One morning in 2012, artists gathered at the Grinsteins’ house so their daughter Ellen could record an oral history. In footage from that day, artist Jim Ganzer skeptically recalls a performance by another artist, Paul Cotton, describing seeing Cotton “in a rabbit suit with his dick hanging out” accompanying Eugenia Butler to a LACMA opening in the early 1970s. Stanley, sitting in the breakfast nook and wearing a housecoat, pipes in to explain that Cotton’s life and art were indistinguishable, and the rabbit suit with a genitalia-exposing hole in it “was his costume.” Says Stanley, “He did it at documenta too […]. Paul was a pretty good artist, an interesting artist.” Ganzer discloses, “I just was embarrassed to see the whole thing,” to which Stanley knowingly replies, “You weren’t ready for it.”15
At Stanley’s memorial in 2014, Ed Ruscha described the environment The Grinsteins created in their home as “unstructured merriment.” A 2016 print by Ruscha, with those words floating over a photo of the Rockingham house, now hangs in the back sun room. “Sometimes [things] got out of hand,” Ruscha continued. “But it didn’t seem to matter. We were the zoo and they were the zookeepers.”16
The Grinstein’s home is not like collector’s residences built to look and function as museums (of which there are a number in this city, including the Einsteins’ or Michael Ovitz’s homes). It needs people to activate it. Before he died, Stanely told his daughters he knew they would sell the house, but he asked them to throw one last party before they do. “I don’t want it to be about me and mom,” Ellen recalls him saying. “This house was too important to too many people. It has to be about the house.”17
Catherine Wagley writes about art and visual culture in Los Angeles.
1. An earlier version of this article included the street address of the Rockingham house. We have removed it at the request of the family out of respect for their privacy.
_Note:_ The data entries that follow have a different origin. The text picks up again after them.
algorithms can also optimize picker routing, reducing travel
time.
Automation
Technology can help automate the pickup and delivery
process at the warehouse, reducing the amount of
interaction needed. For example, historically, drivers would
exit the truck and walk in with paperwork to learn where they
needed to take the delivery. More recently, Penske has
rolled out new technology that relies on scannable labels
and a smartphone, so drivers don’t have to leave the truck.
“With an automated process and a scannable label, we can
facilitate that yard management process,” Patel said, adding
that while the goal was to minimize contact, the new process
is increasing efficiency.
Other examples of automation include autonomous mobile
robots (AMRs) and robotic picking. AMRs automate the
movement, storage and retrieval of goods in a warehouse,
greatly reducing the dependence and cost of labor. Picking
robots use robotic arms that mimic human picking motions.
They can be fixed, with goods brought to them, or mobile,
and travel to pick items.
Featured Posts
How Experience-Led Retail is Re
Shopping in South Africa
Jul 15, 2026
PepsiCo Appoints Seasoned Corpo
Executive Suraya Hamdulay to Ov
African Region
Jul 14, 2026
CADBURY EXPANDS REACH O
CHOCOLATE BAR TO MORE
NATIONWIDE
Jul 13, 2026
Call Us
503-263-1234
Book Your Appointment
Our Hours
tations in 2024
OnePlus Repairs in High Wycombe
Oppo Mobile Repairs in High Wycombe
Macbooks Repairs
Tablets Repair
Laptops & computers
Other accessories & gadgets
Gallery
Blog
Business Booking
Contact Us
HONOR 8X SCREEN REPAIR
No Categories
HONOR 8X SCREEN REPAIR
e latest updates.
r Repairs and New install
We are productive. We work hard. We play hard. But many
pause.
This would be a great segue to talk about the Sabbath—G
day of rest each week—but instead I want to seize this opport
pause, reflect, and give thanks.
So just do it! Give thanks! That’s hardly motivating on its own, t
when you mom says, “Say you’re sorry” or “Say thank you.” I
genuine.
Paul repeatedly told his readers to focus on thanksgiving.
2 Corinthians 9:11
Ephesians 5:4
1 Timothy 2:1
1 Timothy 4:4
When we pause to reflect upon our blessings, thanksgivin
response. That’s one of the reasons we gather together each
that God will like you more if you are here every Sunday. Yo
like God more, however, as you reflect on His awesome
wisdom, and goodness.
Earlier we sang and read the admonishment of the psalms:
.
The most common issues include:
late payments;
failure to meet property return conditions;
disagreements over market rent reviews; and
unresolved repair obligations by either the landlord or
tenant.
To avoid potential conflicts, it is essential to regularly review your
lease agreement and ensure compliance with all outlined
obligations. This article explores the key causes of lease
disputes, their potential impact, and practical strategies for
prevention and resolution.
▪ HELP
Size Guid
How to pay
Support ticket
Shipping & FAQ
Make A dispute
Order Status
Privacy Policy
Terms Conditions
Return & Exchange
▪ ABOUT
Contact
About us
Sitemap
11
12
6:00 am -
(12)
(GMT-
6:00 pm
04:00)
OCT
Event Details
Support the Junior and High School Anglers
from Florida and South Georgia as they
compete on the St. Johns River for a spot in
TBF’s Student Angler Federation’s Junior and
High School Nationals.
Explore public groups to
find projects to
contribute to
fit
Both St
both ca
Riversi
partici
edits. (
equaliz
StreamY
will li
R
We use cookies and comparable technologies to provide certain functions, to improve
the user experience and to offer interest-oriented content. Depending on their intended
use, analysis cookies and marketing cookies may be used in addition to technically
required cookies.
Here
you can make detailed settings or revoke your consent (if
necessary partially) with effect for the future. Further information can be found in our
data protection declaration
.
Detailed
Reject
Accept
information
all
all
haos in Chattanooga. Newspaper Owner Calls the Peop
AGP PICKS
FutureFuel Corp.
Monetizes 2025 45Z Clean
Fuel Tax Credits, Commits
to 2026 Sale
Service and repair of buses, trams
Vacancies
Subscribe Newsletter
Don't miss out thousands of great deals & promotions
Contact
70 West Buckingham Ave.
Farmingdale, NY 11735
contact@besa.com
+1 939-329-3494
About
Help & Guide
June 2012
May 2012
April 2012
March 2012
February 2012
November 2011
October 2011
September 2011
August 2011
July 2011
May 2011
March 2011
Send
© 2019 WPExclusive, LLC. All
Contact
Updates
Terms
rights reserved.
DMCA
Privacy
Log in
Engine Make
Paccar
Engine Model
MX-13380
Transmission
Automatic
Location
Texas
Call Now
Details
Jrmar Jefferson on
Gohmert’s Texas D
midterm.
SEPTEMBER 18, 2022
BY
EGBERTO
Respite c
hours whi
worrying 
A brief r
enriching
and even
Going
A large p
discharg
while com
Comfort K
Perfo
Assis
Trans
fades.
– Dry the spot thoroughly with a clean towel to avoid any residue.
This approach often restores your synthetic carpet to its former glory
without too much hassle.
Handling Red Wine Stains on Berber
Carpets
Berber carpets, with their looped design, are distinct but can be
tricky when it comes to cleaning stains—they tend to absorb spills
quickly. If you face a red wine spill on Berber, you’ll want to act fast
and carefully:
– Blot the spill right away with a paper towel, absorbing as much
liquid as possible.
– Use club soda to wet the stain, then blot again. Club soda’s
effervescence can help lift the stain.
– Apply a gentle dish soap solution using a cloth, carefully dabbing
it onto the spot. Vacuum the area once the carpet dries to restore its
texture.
2. An earlier version of this article stated that artists could charge their supply purchases to Stanley Grinstein, and rarely abused the privilege. This text was based on a conversation the writer had with the interviewee(s) that the interviewee(s) later clarified. In fact, it was the Grinstein daughters, and not the artists, who occasionally misused the expense accounts.
3. An earlier version of this essay was unclear on Sidney’s involvement in the foundation of Gemini G.E.L. Stanley Grinstein and Sidney Felsen started Gemini, and it was later run by both families.
4. This essay has been updated to further clarify that it was the writer, and not the interviewee(s), who named the Einsteins and the Ovitzes in discussing the collector’s homes.